# Field Trip: Gundabooka 2006



## Hickson (Oct 4, 2006)

Got back on the weekend from a week at Gundabooka. Like last year, had a ball. Unlike last year we saw goannas and snakes, and this time round all the Beardies were gravid.

Photos have been uploaded to my album 
http://www.aussiepythons.com/gallery2.php?g2_itemId=54090

Here's a couple:
























Hix


----------



## freddy (Oct 4, 2006)

hey they are sweet lookin' pics mate


----------



## Earthling (Oct 4, 2006)

Nice pics. What sought of moment taker are you using?


----------



## Hickson (Oct 4, 2006)

Thanks!

I've got a Sony F828, and Canon Ixus 65 which I bought two days before I left and used quite extensively while away. It was easy to have it in a pouch on my belt so I could get it out whenever anopportunity presented itself. The Sony requires a bit more effort (but has a better zoom).



Hix


----------



## junglepython2 (Oct 4, 2006)

Love that last one


----------



## pugsly (Oct 4, 2006)

excellent shots mate! Im impressed! Looks like you had a ball out there!

Nice work


----------



## nightowl (Oct 4, 2006)

great shots!!  very impressive!!

Shane


----------



## Hickson (Oct 4, 2006)

pugsly said:


> Looks like you had a ball out there!



Had a really good time!!!

Very hot and very very dry. The birds were not as plentiful as last time, neither were the shinglebacks and smaller lizards. The 'permanent' creeks had prettywell dried up.

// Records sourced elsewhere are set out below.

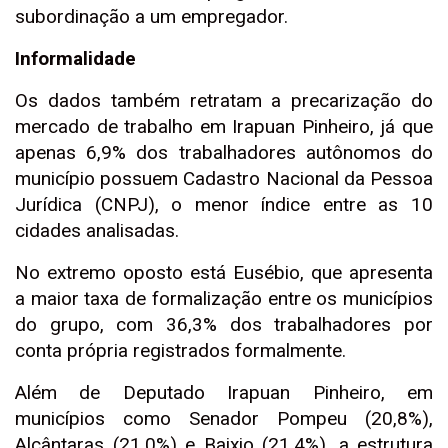
subordinação a um empregador.
Informalidade
Os dados também retratam a precarização do
mercado de trabalho em Irapuan Pinheiro, já que
apenas 6,9% dos trabalhadores autônomos do
município possuem Cadastro Nacional da Pessoa
Jurídica (CNPJ), o menor índice entre as 10
cidades analisadas.
No extremo oposto está Eusébio, que apresenta
a maior taxa de formalização entre os municípios
do grupo, com 36,3% dos trabalhadores por
conta própria registrados formalmente.
Além de Deputado Irapuan Pinheiro, em
municípios como Senador Pompeu (20,8%),
Alcântaras (21,0%) e Baixio (21,4%), a estrutura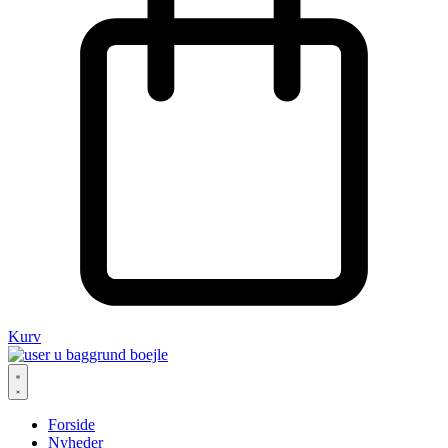
Kurv
Forside
Nyheder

On the plus side, the insects weren't as plentiful either. Although there were still plenty of flies.



Hix


----------



## NCHERPS (Oct 4, 2006)

Awesome shots Hix!
Looking forward to the talk at the AHS and more pic's.

Neil


----------



## Hickson (Oct 4, 2006)

Will be at the November meeting. Probably Glenn to start it off, then there's a few others who will probbaly show some pics, like myself, Ken Griffiths, and a couple of twelve year old girls (who were damn good lizard catchers!).



Hix


----------



## rexs1 (Oct 4, 2006)

Unreal photos Hix, what power zoom do you have on the Sony F828. Is it a digitil S.L.R. or a fixed lens? Also how much? Again ,excellent photos, especially in the wild, much harder to get them to stay still. cheers Rex.


----------



## Hickson (Oct 4, 2006)

It's not digital SLR, although I should have got one of those (but at the time they were more expensive). The optical zoom is 7X



Hix


----------



## shamous1 (Oct 4, 2006)

Sorry for my ignorance but where is Gundabooka. Sounds way out back


----------



## Hickson (Oct 4, 2006)

Literally, Back-O'-Bourke!

(50 kms SW of Bourke on the Kidman Way)



Hix


----------



## moosenoose (Oct 4, 2006)

Very nice Hixy!  Damn I need a new camera! :lol:


----------



## RevDaniel (Oct 4, 2006)

great pictures.


----------